§ PROBLEM
Check each line below for the word "SUDOKU". How many have it? Answer with the number only.

Content starts

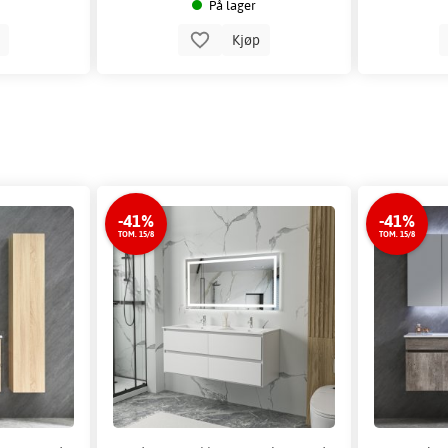
På lager
p
Kjøp
-41%
-41%
TOM. 15/8
TOM. 15/8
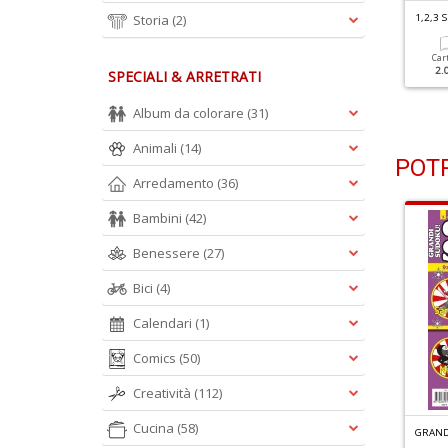
,2,3 SUDOKU N.239
Storia
(2)
1,2,3 SUDOKU N.238
1,2,3
Cartacea
Digitale
Cartacea
Digitale
Car
2.00 €
1.00 €
2.00 €
1.00 €
2.
SPECIALI & ARRETRATI
Album da colorare
(31)
Animali
(14)
POTR
Arredamento
(36)
Bambini
(42)
Benessere
(27)
Bici
(4)
Calendari
(1)
Comics
(50)
Creatività
(112)
Cucina
(58)
C
RUCINTARSI GIGANTI RACCOLTA N.4
G
RANDI SUDOKU SPECIALE INVERNO N.5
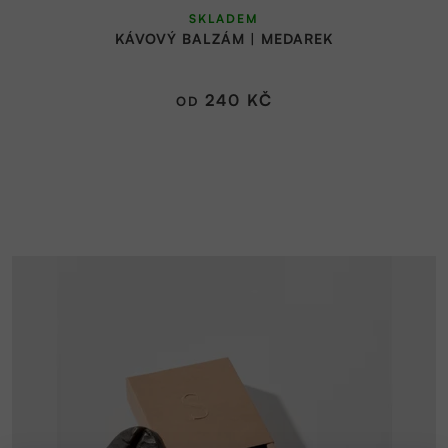
SKLADEM
hodnocení
KÁVOVÝ BALZÁM | MEDAREK
produktu
je
5,0
240 KČ
OD
z
5
hvězdiček.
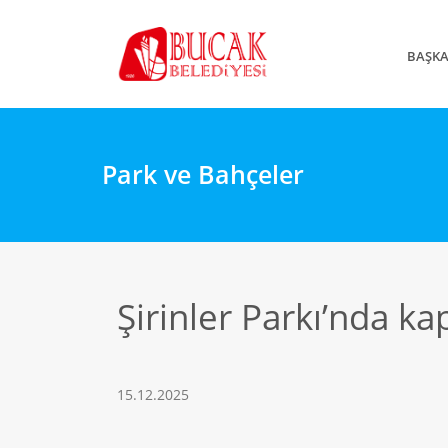
BAŞK
Park ve Bahçeler
Şirinler Parkı’nda ka
15.12.2025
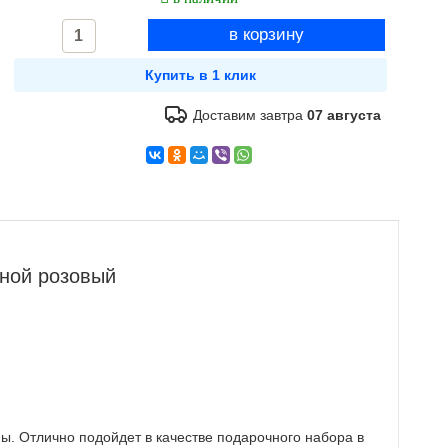
Доставим завтра
07 августа
ной розовый
ы. Отлично подойдет в качестве подарочного набора в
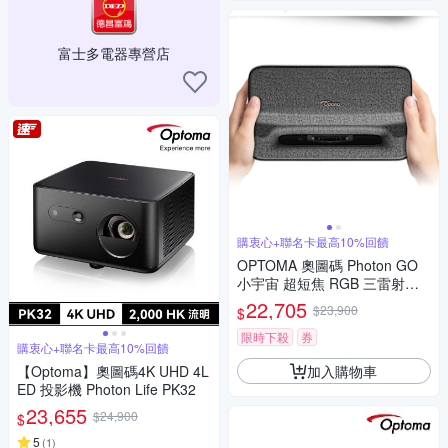
富士多電器專營店
購衷心+聯名卡最高10%回饋
OPTOMA 奧圖碼 Photon GO
小宇宙 超短焦 RGB 三雷射智
慧型隨身便攜微投影機
22,705
$23,900
$
限時下殺
券
購衷心+聯名卡最高10%回饋
加入購物車
【Optoma】奧圖碼4K UHD 4L
ED 投影機 Photon Life PK32
23,655
$24,900
$
5
(
1
)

Content ends

§ RESPONSE
3